Task objective. Look for the string "aber" in the data below, and copy each line that holds it.

Input.
----------------------------------------

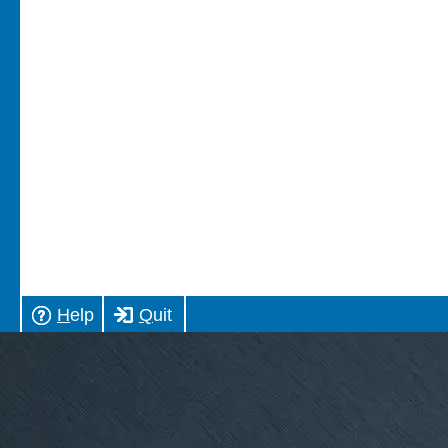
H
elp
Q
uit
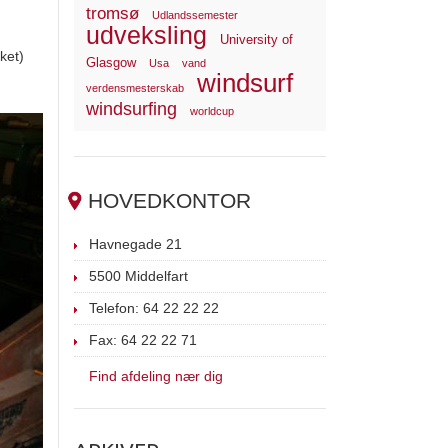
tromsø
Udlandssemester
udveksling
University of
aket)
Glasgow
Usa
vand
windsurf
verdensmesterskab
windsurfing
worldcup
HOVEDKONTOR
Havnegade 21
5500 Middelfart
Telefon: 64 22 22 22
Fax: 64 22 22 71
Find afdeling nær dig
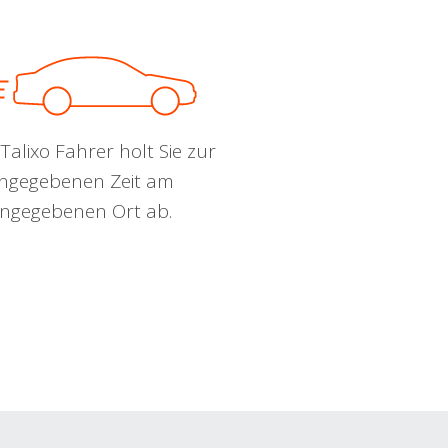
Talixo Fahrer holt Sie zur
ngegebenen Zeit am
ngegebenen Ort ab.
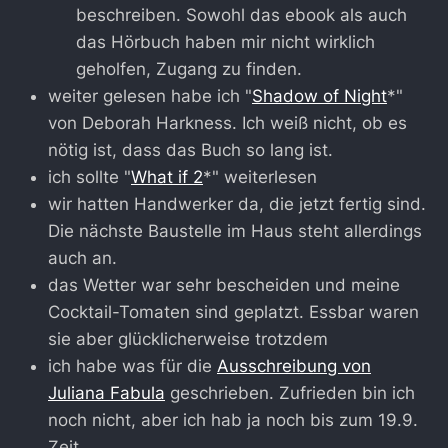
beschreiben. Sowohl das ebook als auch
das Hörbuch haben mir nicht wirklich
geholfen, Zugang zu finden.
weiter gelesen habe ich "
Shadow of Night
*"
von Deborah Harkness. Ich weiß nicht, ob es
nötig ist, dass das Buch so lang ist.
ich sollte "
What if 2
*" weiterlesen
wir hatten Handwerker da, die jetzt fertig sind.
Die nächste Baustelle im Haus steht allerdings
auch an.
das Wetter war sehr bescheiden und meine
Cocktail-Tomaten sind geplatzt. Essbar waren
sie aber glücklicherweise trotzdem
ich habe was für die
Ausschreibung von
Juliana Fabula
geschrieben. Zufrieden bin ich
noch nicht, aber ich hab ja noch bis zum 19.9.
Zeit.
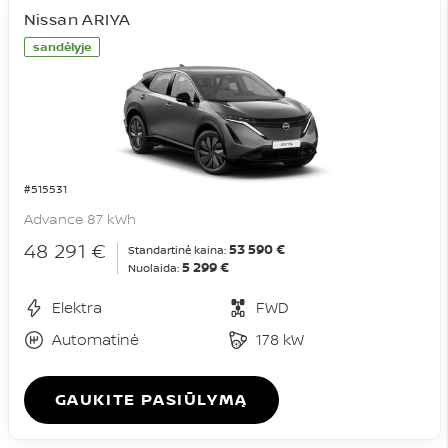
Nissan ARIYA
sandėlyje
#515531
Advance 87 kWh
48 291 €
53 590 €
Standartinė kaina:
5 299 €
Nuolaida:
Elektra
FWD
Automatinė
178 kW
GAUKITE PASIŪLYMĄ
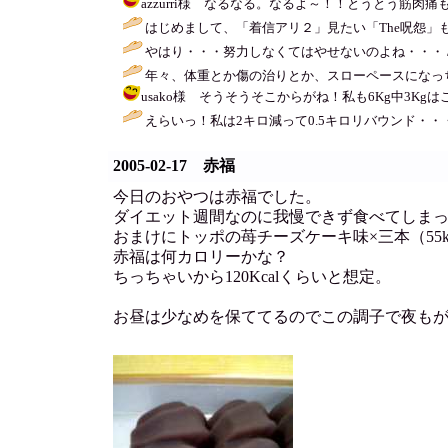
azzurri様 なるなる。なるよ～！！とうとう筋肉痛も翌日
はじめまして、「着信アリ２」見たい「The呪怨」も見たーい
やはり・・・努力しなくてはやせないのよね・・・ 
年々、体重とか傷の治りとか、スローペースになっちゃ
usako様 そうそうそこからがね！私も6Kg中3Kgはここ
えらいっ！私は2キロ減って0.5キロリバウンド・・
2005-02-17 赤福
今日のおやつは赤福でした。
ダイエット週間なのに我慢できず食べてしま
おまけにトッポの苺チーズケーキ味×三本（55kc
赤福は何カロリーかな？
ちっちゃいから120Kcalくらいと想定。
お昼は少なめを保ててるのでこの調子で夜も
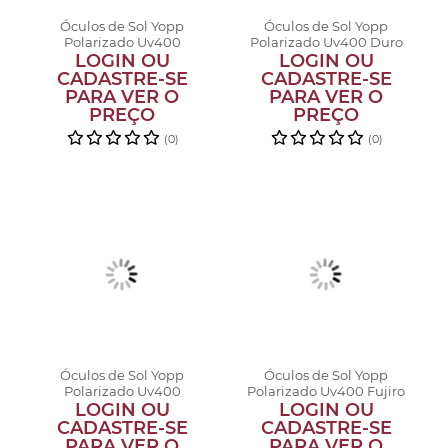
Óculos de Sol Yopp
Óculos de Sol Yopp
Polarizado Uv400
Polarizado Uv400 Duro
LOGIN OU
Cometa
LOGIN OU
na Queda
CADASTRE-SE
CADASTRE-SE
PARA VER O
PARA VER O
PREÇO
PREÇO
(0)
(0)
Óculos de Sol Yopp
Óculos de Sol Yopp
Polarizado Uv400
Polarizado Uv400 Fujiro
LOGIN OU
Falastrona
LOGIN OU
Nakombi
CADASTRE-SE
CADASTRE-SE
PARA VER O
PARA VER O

----------------------------------------

Expected output.
sie aber glücklicherweise trotzdem
noch nicht, aber ich hab ja noch bis zum 19.9.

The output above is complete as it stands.